* [Problem details]: In the copy, keep every line below as it is and leave out the pictures.

=== Begin Enclosure ===

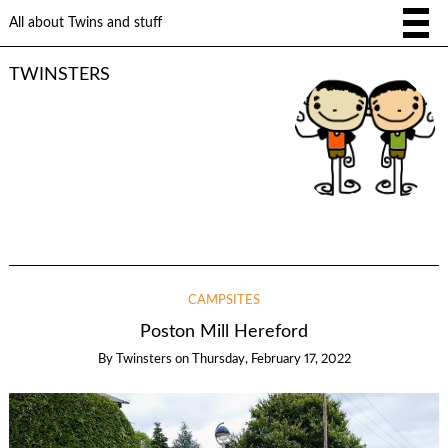
All about Twins and stuff
TWINSTERS
CAMPSITES
Poston Mill Hereford
By
Twinsters
on
Thursday, February 17, 2022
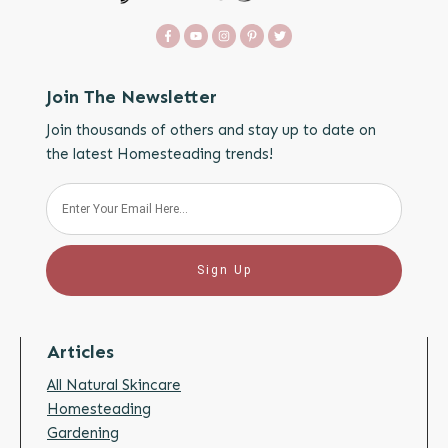
Join The Newsletter
Join thousands of others and stay up to date on
the latest Homesteading trends!
Sign Up
Articles
All Natural Skincare
Homesteading
Gardening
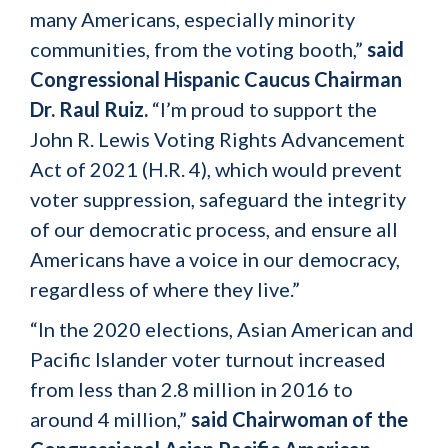
many Americans, especially minority
communities, from the voting booth,”
said
Congressional Hispanic Caucus Chairman
Dr. Raul Ruiz.
“I’m proud to support the
John R. Lewis Voting Rights Advancement
Act of 2021 (H.R. 4), which would prevent
voter suppression, safeguard the integrity
of our democratic process, and ensure all
Americans have a voice in our democracy,
regardless of where they live.”
“In the 2020 elections, Asian American and
Pacific Islander voter turnout increased
from less than 2.8 million in 2016 to
around 4 million,”
said Chairwoman of the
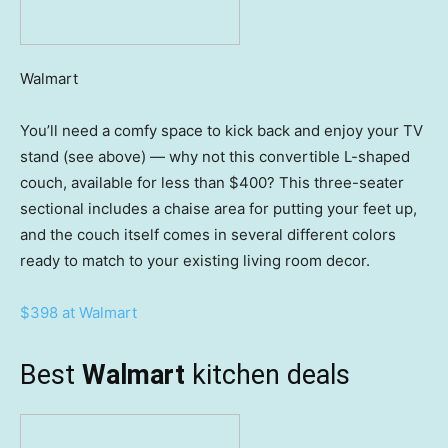
Walmart
You’ll need a comfy space to kick back and enjoy your TV
stand (see above) — why not this convertible L-shaped
couch, available for less than $400? This three-seater
sectional includes a chaise area for putting your feet up,
and the couch itself comes in several different colors
ready to match to your existing living room decor.
$398 at Walmart
Best
Walmart
kitchen deals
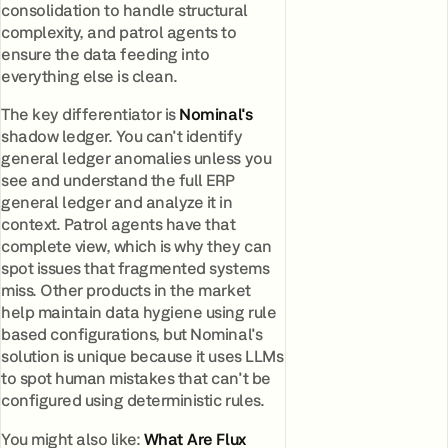
consolidation to handle structural
complexity, and patrol agents to
ensure the data feeding into
everything else is clean.
The key differentiator is
Nominal's
shadow ledger. You can't identify
general ledger anomalies unless you
see and understand the full ERP
general ledger and analyze it in
context. Patrol agents have that
complete view, which is why they can
spot issues that fragmented systems
miss. Other products in the market
help maintain data hygiene using rule
based configurations, but Nominal's
solution is unique because it uses LLMs
to spot human mistakes that can't be
configured using deterministic rules.
You might also like:
What Are Flux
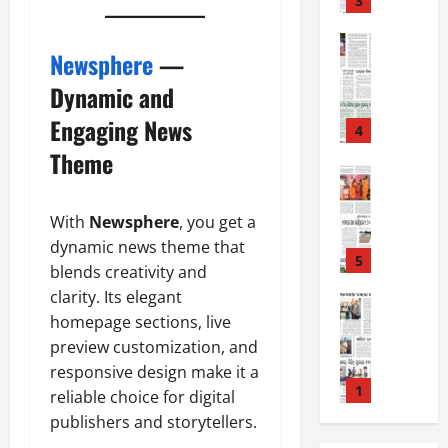
3
August
2
7,
0
E-Paper
2026
Newsphere
—
5
2
0
-
6
Dynamic and
8
Engaging News
-
4
August
2
6,
Theme
0
E-Paper
2026
4
2
0
-
6
With
Newsphere
, you get a
8
dynamic news theme that
-
5
August
blends creativity and
2
5,
clarity. Its elegant
0
E-Paper
2026
homepage sections, live
8
2
0
-
6
preview customization, and
8
responsive design make it a
-
1
August
reliable choice for digital
2
4,
publishers and storytellers.
0
E-Paper
2026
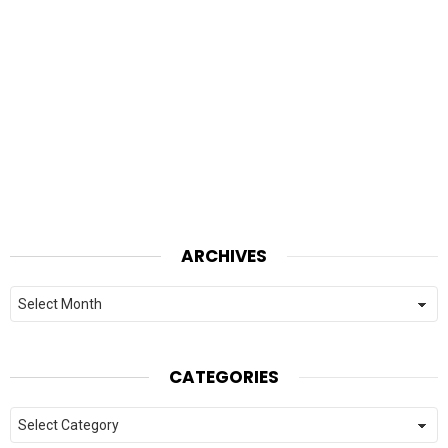
ARCHIVES
Archives
CATEGORIES
Categories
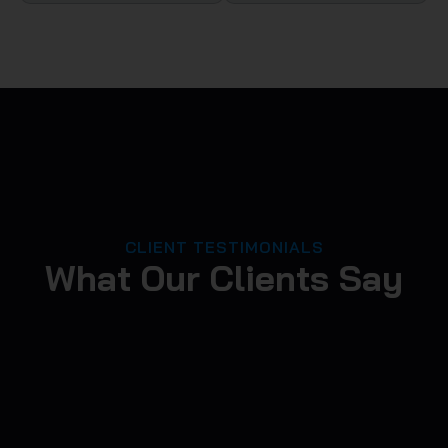
CLIENT TESTIMONIALS
What Our Clients Say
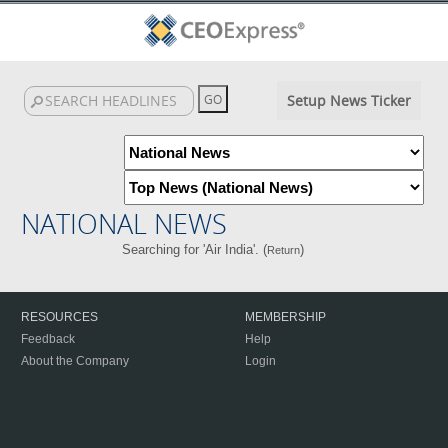
Setup News Ticker
NATIONAL NEWS
Searching for 'Air India'. (
)
Return
RESOURCES
MEMBERSHIP
Feedback
Help
About the Company
Login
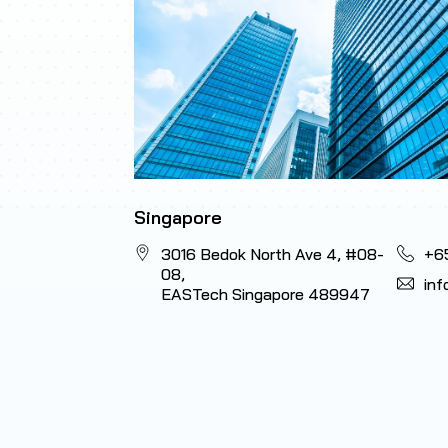
Singapore
3016 Bedok North Ave 4, #08-
+6
08,
in
EASTech Singapore 489947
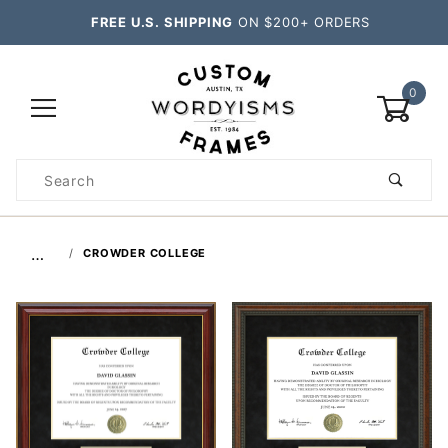
FREE U.S. SHIPPING
ON $200+ ORDERS
0
Product
Search
Global Account Log In
…
CROWDER COLLEGE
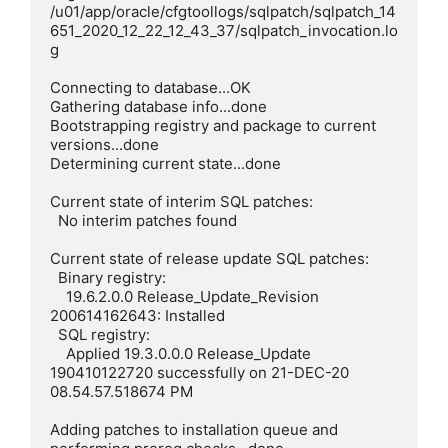
/u01/app/oracle/cfgtoollogs/sqlpatch/sqlpatch_14
651_2020_12_22_12_43_37/sqlpatch_invocation.lo
g

Connecting to database...OK

Gathering database info...done

Bootstrapping registry and package to current 
versions...done

Determining current state...done

Current state of interim SQL patches:

  No interim patches found

Current state of release update SQL patches:

  Binary registry:

    19.6.2.0.0 Release_Update_Revision 
200614162643: Installed

  SQL registry:

    Applied 19.3.0.0.0 Release_Update 
190410122720 successfully on 21-DEC-20 
08.54.57.518674 PM

Adding patches to installation queue and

=== End Enclosure ===

* [Exercise response]:
All about Twins and stuff
TWINSTERS
CAMPSITES
Poston Mill Hereford
By
Twinsters
on
Thursday, February 17, 2022
Join The Newsletter
Join thousands of others and stay up to date on
the latest Homesteading trends!
Sign Up
Articles
All Natural Skincare
Homesteading
Gardening
many Americans, especially minority
communities, from the voting booth,”
said
Congressional Hispanic Caucus Chairman
Dr. Raul Ruiz.
“I’m proud to support the
John R. Lewis Voting Rights Advancement
Act of 2021 (H.R. 4), which would prevent
voter suppression, safeguard the integrity
of our democratic process, and ensure all
Americans have a voice in our democracy,
regardless of where they live.”
“In the 2020 elections, Asian American and
Pacific Islander voter turnout increased
from less than 2.8 million in 2016 to
around 4 million,”
said Chairwoman of the
Walmart
You’ll need a comfy space to kick back and enjoy your TV
stand (see above) — why not this convertible L-shaped
couch, available for less than $400? This three-seater
sectional includes a chaise area for putting your feet up,
and the couch itself comes in several different colors
ready to match to your existing living room decor.
$398 at Walmart
Best
Walmart
kitchen deals
consolidation to handle structural
complexity, and patrol agents to
ensure the data feeding into
everything else is clean.
The key differentiator is
Nominal's
shadow ledger. You can't identify
general ledger anomalies unless you
see and understand the full ERP
general ledger and analyze it in
context. Patrol agents have that
complete view, which is why they can
spot issues that fragmented systems
miss. Other products in the market
help maintain data hygiene using rule
based configurations, but Nominal's
solution is unique because it uses LLMs
to spot human mistakes that can't be
configured using deterministic rules.
You might also like:
What Are Flux
3
August
2
7,
0
E-Paper
2026
Newsphere
—
5
2
0
-
6
Dynamic and
8
Engaging News
-
4
August
2
6,
Theme
0
E-Paper
2026
4
2
0
-
6
With
Newsphere
, you get a
8
dynamic news theme that
-
5
August
blends creativity and
2
5,
clarity. Its elegant
0
E-Paper
2026
homepage sections, live
8
2
0
-
6
preview customization, and
8
responsive design make it a
-
1
August
reliable choice for digital
2
4,
publishers and storytellers.
0
E-Paper
2026
ARCHIVES
Archives
CATEGORIES
Categories
CLIENT TESTIMONIALS
What Our Clients Say
Setup News Ticker
NATIONAL NEWS
Searching for 'Air India'. (
)
Return
RESOURCES
MEMBERSHIP
Feedback
Help
About the Company
Login
Singapore
3016 Bedok North Ave 4, #08-
+6
08,
in
EASTech Singapore 489947
FREE U.S. SHIPPING
ON $200+ ORDERS
0
Product
Search
Global Account Log In
…
CROWDER COLLEGE
/u01/app/oracle/cfgtoollogs/sqlpatch/sqlpatch_14
651_2020_12_22_12_43_37/sqlpatch_invocation.lo
g

Connecting to database...OK

Gathering database info...done

Bootstrapping registry and package to current 
versions...done

Determining current state...done

Current state of interim SQL patches:

  No interim patches found

Current state of release update SQL patches:

  Binary registry:

    19.6.2.0.0 Release_Update_Revision 
200614162643: Installed

  SQL registry:

    Applied 19.3.0.0.0 Release_Update 
190410122720 successfully on 21-DEC-20 
08.54.57.518674 PM

Adding patches to installation queue and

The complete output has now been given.